For professional developers, coding education tools, technical interview prep, code documentation and more, Codelife could be a game-changer in augmenting human programmers with AI co-pilot level assistance.

Google's SciFors

Staying on-brand with their multimodal AI mission, Google has taken things a step further with SciFors - an LLM specialized for scientific research, technical writing, and interdisciplinary STEM domains across both language and data modalities.

Trained on a huge corpus of scientific papers, textbooks, datasets and research materials spanning physics, biology, chemistry, math, medicine, engineering and more, SciFors excels at understanding and generating advanced technical content in ways that GPT-4 and others cannot:

LMSYS scores of 1810 for scientific text generation, 1790 for general science Q&A
Top performer at 1850 for data visualization understanding combined with text prompts
Exceptional 1820 rating for processing tables, equations and formulas inline with scientific text

Where SciFors takes things to another level is its multimodal proficiency - able to consume research materials like figures, charts, PDF papers and datasets as inputs along with text prompts. This holistic comprehension mimics real-world scientific workflows.

While not perfect, the samples showcase SciFors drafting literature reviews, interpreting empirical results, proposing methodology adjustments, and offering detailed technical explanations in ways that seem to rival human domain experts in many cases.

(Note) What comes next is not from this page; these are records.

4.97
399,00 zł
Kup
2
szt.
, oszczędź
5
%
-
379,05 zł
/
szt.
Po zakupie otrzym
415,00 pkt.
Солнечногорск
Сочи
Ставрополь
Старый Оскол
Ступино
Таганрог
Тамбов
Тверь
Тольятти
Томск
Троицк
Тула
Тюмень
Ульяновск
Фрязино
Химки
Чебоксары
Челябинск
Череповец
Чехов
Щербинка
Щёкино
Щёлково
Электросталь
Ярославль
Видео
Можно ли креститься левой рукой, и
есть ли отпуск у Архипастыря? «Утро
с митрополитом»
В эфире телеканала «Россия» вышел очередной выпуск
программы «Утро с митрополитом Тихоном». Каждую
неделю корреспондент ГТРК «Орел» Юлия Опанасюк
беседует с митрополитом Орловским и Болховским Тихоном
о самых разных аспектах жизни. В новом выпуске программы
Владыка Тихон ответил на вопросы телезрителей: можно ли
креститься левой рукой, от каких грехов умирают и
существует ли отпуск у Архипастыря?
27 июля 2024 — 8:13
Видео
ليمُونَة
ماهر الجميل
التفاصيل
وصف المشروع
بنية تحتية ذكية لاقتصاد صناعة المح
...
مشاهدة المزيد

For academic researchers, scientific publishers, medical professionals, engineering firms and more, SciFors represents an ambitious foray into bringing large language models into the heart of technical disciplines.

The Road Ahead

While multipurpose models like GPT-4 are incredible feats of general language intelligence, the STEM domains clearly present an enticing opportunity for increased specialization and differentiation by LLM providers willing to go deep on coding, math, science and engineering skills.

With AI pioneers like Anthropic and Google leading the charge, we're only scratching the surface in terms of what LLMs could make possible for augmenting, accelerating and even advancing human knowledge frontiers in computer science, mathematics, scientific research and so much more.

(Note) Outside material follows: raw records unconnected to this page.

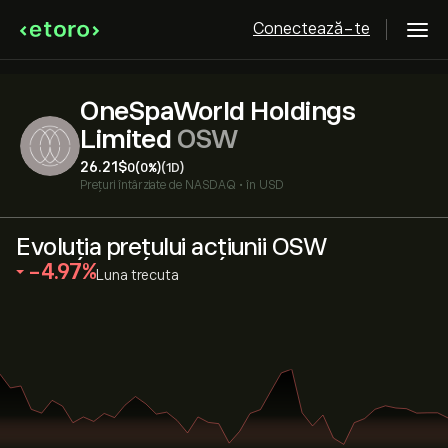
Conectează-te
OneSpaWorld Holdings
Limited
OSW
26.21‎$‎
0
(0%)
(1D)
Prețuri întârziate de
NASDAQ
•
în USD
Evoluția prețului acțiunii OSW
‎-4.97‎
Luna trecuta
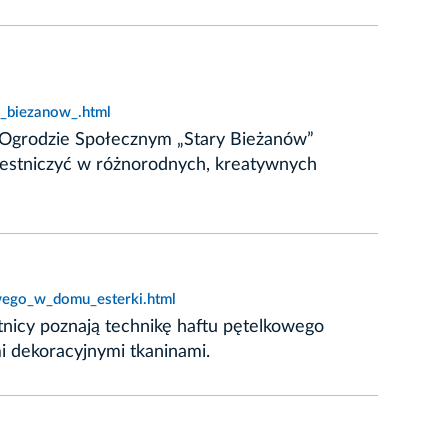
_biezanow_.html
W Ogrodzie Społecznym „Stary Bieżanów”
czestniczyć w różnorodnych, kreatywnych
owego_w_domu_esterki.html
tnicy poznają technikę haftu pętelkowego
i dekoracyjnymi tkaninami.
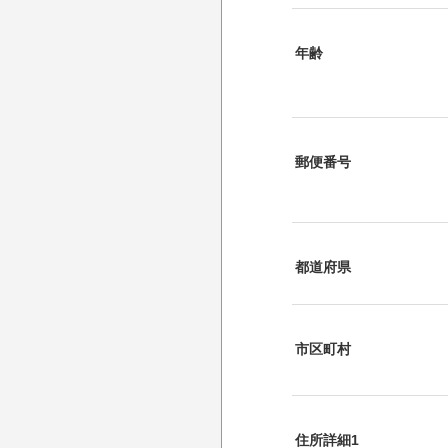
年齢
郵便番号
都道府県
市区町村
住所詳細1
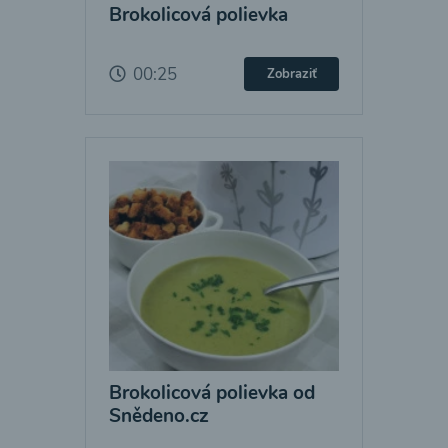
Brokolicová polievka
00:25
Zobraziť
Brokolicová polievka od
Snědeno.cz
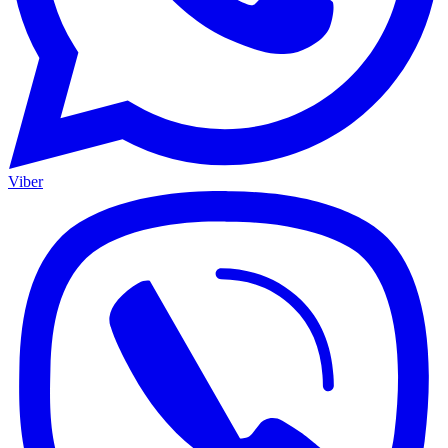
Viber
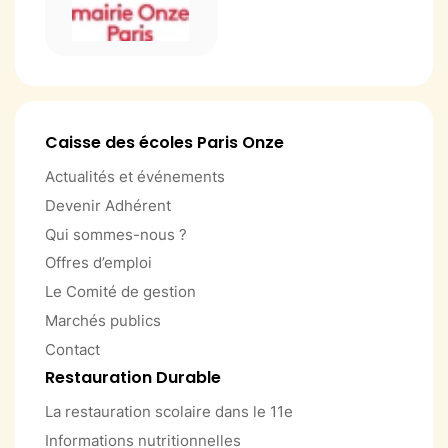
Caisse des écoles Paris Onze
Actualités et événements
Devenir Adhérent
Qui sommes-nous ?
Offres d’emploi
Le Comité de gestion
Marchés publics
Contact
Restauration Durable
La restauration scolaire dans le 11e
Informations nutritionnelles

The value proposition is clear for STEM industries, academic institutions, and technical professionals: LLM assistants that can understand your complex domain at a profound level and either augment your human expertise or help explore entirely new ideas and innovations with superhuman capabilities.

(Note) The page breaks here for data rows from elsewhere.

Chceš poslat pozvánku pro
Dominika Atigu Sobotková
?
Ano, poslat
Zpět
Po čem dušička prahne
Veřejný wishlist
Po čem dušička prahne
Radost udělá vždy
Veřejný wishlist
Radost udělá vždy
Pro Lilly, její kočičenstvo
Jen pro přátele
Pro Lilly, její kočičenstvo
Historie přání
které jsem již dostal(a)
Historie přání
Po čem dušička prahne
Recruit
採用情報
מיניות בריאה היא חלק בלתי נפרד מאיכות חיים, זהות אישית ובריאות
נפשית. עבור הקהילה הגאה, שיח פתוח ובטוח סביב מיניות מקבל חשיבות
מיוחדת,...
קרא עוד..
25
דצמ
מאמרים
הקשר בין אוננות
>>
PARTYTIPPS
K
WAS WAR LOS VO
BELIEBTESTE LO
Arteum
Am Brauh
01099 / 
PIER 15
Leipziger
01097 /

While we're not at the point of full autonomous scientific discovery or self-driving software engineering just yet, the level of technical intelligence on display from models like Claude, Codelife and SciFors provides a powerful glimpse of an AI-augmented future for STEM that could be just around the corner.

For a comparison of rankings and prices across different LLM APIs, you can refer to LLMCompare.